Structured page parsing data:
□ □ □

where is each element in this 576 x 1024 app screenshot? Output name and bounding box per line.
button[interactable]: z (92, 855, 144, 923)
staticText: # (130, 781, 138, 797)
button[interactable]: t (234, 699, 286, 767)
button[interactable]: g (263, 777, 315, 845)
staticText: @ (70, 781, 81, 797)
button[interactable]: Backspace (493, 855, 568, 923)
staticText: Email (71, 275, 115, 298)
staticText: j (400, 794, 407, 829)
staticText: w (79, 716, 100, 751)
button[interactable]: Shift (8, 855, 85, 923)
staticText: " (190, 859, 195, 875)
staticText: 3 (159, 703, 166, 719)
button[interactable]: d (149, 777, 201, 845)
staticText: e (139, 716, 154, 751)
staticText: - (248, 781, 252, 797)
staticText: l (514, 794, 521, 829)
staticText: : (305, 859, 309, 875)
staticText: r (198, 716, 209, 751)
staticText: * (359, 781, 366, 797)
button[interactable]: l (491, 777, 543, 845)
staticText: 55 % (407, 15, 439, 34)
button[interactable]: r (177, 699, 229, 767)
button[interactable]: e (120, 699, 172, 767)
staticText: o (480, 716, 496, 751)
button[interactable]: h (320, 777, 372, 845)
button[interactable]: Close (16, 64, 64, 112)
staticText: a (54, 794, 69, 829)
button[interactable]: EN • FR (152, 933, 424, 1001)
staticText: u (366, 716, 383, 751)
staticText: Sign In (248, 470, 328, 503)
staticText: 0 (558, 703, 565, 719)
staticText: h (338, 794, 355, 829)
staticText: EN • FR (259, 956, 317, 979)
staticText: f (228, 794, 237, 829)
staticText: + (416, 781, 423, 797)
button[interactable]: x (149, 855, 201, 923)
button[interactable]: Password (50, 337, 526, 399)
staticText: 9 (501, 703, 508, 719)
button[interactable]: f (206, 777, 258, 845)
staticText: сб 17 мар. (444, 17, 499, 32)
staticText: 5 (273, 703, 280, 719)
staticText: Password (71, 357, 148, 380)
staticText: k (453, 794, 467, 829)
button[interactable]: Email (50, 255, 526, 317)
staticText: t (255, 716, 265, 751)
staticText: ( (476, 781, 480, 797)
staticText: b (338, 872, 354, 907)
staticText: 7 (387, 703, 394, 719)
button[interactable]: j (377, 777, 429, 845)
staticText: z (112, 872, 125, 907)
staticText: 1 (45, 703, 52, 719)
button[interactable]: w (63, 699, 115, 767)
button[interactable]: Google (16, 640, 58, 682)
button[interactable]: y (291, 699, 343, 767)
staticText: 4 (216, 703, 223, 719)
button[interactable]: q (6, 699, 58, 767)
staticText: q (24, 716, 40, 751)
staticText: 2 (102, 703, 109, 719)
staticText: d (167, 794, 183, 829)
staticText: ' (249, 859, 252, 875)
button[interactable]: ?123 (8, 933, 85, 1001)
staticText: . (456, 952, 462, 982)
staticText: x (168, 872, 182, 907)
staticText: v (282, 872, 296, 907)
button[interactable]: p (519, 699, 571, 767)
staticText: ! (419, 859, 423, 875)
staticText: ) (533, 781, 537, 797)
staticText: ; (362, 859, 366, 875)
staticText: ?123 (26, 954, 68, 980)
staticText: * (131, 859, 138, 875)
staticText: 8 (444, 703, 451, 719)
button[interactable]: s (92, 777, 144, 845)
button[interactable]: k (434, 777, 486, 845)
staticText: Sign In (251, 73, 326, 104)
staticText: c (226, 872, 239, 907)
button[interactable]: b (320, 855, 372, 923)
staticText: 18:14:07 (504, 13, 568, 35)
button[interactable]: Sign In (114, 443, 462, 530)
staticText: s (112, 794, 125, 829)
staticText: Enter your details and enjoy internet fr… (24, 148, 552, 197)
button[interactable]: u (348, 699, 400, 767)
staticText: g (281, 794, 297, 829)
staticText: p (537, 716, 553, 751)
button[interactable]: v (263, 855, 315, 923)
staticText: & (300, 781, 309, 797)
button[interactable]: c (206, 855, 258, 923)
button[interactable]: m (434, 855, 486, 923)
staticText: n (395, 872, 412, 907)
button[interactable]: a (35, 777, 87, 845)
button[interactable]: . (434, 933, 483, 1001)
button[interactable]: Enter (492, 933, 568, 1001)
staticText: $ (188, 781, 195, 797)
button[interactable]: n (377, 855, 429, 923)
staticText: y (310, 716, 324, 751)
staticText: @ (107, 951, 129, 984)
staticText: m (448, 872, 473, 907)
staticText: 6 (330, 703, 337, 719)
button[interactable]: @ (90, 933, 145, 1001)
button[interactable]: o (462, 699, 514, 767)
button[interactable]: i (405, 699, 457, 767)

□ □ □

### Exercise description
Exact repetition of every entry in the data is required.

### Result of the task
where is each element in this 576 x 1024 app screenshot? Output name and bounding box per line.
button[interactable]: z (92, 855, 144, 923)
staticText: # (130, 781, 138, 797)
button[interactable]: t (234, 699, 286, 767)
button[interactable]: g (263, 777, 315, 845)
staticText: @ (70, 781, 81, 797)
button[interactable]: Backspace (493, 855, 568, 923)
staticText: Email (71, 275, 115, 298)
staticText: j (400, 794, 407, 829)
staticText: w (79, 716, 100, 751)
button[interactable]: Shift (8, 855, 85, 923)
staticText: " (190, 859, 195, 875)
staticText: 3 (159, 703, 166, 719)
button[interactable]: d (149, 777, 201, 845)
staticText: e (139, 716, 154, 751)
staticText: - (248, 781, 252, 797)
staticText: l (514, 794, 521, 829)
staticText: : (305, 859, 309, 875)
staticText: r (198, 716, 209, 751)
staticText: * (359, 781, 366, 797)
button[interactable]: l (491, 777, 543, 845)
staticText: 55 % (407, 15, 439, 34)
button[interactable]: r (177, 699, 229, 767)
button[interactable]: e (120, 699, 172, 767)
staticText: o (480, 716, 496, 751)
button[interactable]: h (320, 777, 372, 845)
button[interactable]: Close (16, 64, 64, 112)
staticText: a (54, 794, 69, 829)
button[interactable]: EN • FR (152, 933, 424, 1001)
staticText: u (366, 716, 383, 751)
staticText: Sign In (248, 470, 328, 503)
staticText: 0 (558, 703, 565, 719)
staticText: h (338, 794, 355, 829)
staticText: EN • FR (259, 956, 317, 979)
staticText: f (228, 794, 237, 829)
staticText: + (416, 781, 423, 797)
button[interactable]: x (149, 855, 201, 923)
button[interactable]: Password (50, 337, 526, 399)
staticText: 9 (501, 703, 508, 719)
button[interactable]: f (206, 777, 258, 845)
staticText: сб 17 мар. (444, 17, 499, 32)
staticText: 5 (273, 703, 280, 719)
staticText: Password (71, 357, 148, 380)
staticText: k (453, 794, 467, 829)
button[interactable]: Email (50, 255, 526, 317)
staticText: t (255, 716, 265, 751)
staticText: ( (476, 781, 480, 797)
staticText: b (338, 872, 354, 907)
staticText: 7 (387, 703, 394, 719)
button[interactable]: j (377, 777, 429, 845)
staticText: z (112, 872, 125, 907)
staticText: 1 (45, 703, 52, 719)
button[interactable]: w (63, 699, 115, 767)
button[interactable]: Google (16, 640, 58, 682)
button[interactable]: y (291, 699, 343, 767)
staticText: 4 (216, 703, 223, 719)
button[interactable]: q (6, 699, 58, 767)
staticText: q (24, 716, 40, 751)
staticText: 2 (102, 703, 109, 719)
staticText: d (167, 794, 183, 829)
staticText: ' (249, 859, 252, 875)
button[interactable]: ?123 (8, 933, 85, 1001)
staticText: . (456, 952, 462, 982)
staticText: x (168, 872, 182, 907)
staticText: v (282, 872, 296, 907)
button[interactable]: p (519, 699, 571, 767)
staticText: ! (419, 859, 423, 875)
staticText: ) (533, 781, 537, 797)
staticText: ; (362, 859, 366, 875)
staticText: ?123 (26, 954, 68, 980)
staticText: * (131, 859, 138, 875)
staticText: 8 (444, 703, 451, 719)
button[interactable]: s (92, 777, 144, 845)
button[interactable]: k (434, 777, 486, 845)
staticText: Sign In (251, 73, 326, 104)
staticText: c (226, 872, 239, 907)
button[interactable]: b (320, 855, 372, 923)
staticText: 18:14:07 (504, 13, 568, 35)
button[interactable]: Sign In (114, 443, 462, 530)
staticText: s (112, 794, 125, 829)
staticText: Enter your details and enjoy internet fr… (24, 148, 552, 197)
button[interactable]: u (348, 699, 400, 767)
staticText: g (281, 794, 297, 829)
staticText: p (537, 716, 553, 751)
button[interactable]: v (263, 855, 315, 923)
staticText: & (300, 781, 309, 797)
button[interactable]: c (206, 855, 258, 923)
button[interactable]: m (434, 855, 486, 923)
staticText: n (395, 872, 412, 907)
button[interactable]: a (35, 777, 87, 845)
button[interactable]: . (434, 933, 483, 1001)
button[interactable]: Enter (492, 933, 568, 1001)
staticText: $ (188, 781, 195, 797)
button[interactable]: n (377, 855, 429, 923)
staticText: y (310, 716, 324, 751)
staticText: @ (107, 951, 129, 984)
staticText: m (448, 872, 473, 907)
staticText: 6 (330, 703, 337, 719)
button[interactable]: @ (90, 933, 145, 1001)
button[interactable]: o (462, 699, 514, 767)
button[interactable]: i (405, 699, 457, 767)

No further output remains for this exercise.